ISLAMABAD - The federal government has challenged the Supreme Court’s judgment that curtailed powers of the prime minister in fiscal matters.

Attorney General for Pakistan (AGP) office on behalf of the Ministry of Finance has filed a review petition against the apex court’s August 18 judgment that the prime minister could not act unilaterally on financial issues and also could not approve any ordinance without prior approval of his cabinet. The Punjab government will also challenge that SC’s verdict, the sources said.

The federal government contends that the formulation regarding the collective responsibility under a parliamentary form of the government is not correct statement of law, adding the principal of collective responsibility has two main aspects, one political and the other is legal.

It says that the legal aspect of collective responsibility is that an act of the executive, howsoever taken, is binding, while the political aspect is that every minister of the government is responsible to the parliament for the actions of the executive and if he does not agree with any decision of the government, he may resign. But he cannot express his differences through a decision in public.
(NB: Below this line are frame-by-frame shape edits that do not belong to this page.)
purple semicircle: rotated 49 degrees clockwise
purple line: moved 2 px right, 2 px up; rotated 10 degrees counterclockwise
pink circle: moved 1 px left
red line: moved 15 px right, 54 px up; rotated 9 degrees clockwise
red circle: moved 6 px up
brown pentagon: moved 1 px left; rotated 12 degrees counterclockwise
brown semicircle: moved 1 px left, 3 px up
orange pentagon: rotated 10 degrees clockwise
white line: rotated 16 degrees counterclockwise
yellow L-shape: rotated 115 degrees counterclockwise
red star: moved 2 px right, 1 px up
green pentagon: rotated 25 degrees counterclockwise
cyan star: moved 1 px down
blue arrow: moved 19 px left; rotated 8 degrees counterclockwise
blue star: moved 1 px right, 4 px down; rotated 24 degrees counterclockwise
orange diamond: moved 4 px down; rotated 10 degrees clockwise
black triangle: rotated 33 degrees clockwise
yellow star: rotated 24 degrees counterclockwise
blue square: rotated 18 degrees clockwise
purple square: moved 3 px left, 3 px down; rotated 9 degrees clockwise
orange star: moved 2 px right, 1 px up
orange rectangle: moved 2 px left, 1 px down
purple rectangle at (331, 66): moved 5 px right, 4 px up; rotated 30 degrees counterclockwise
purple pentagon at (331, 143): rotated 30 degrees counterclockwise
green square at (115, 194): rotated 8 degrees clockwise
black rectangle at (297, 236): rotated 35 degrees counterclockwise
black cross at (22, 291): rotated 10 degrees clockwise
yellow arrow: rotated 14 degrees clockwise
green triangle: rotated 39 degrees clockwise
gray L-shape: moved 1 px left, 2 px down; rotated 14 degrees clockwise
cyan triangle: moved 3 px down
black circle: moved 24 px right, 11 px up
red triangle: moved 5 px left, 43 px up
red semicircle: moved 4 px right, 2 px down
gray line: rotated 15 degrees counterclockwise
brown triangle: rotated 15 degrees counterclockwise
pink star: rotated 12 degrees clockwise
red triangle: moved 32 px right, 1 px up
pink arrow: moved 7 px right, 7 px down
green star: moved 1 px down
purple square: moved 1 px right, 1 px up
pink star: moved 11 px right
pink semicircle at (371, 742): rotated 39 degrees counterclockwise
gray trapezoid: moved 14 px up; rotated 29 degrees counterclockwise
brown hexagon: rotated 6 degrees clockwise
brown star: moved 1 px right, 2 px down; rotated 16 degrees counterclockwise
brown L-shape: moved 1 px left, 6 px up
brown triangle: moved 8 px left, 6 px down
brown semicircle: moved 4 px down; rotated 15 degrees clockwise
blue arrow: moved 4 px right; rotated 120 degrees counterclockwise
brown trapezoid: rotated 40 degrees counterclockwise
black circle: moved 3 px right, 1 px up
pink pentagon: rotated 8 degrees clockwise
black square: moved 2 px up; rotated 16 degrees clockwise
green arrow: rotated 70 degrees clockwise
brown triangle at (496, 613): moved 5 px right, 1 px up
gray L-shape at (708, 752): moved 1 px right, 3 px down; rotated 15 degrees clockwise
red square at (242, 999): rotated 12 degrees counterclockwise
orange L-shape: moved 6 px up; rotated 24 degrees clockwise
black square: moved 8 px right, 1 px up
The review says that the restoration of the original text of 1973 constitution also supports that the PM has discretionary powers in every matter, adding that in failing to appreciate that in addition to the exercise of the executive authority of the federation, the PM has certain additional constitutional functions, the difference between the PM and cabinet has been rendered naught, thereby resulting in a potential constitutional crisis.

It is submitted that if for any reason, the PM was to dismiss the current cabinet consisting of existing federal ministers today and appoint new cabinet consisting entirely of different federal ministers tomorrow, the absence of the cabinet in the intervening night will not render the country without a federal government.

In the past, the portfolios and the powers of the federal ministers will be vested with the PM for the intervening period. This illusion qualifies such an interpretation of Article 90 (1) whereby the federal government is considered to consist of the PM and the federal ministers but not necessary in form of cabinet.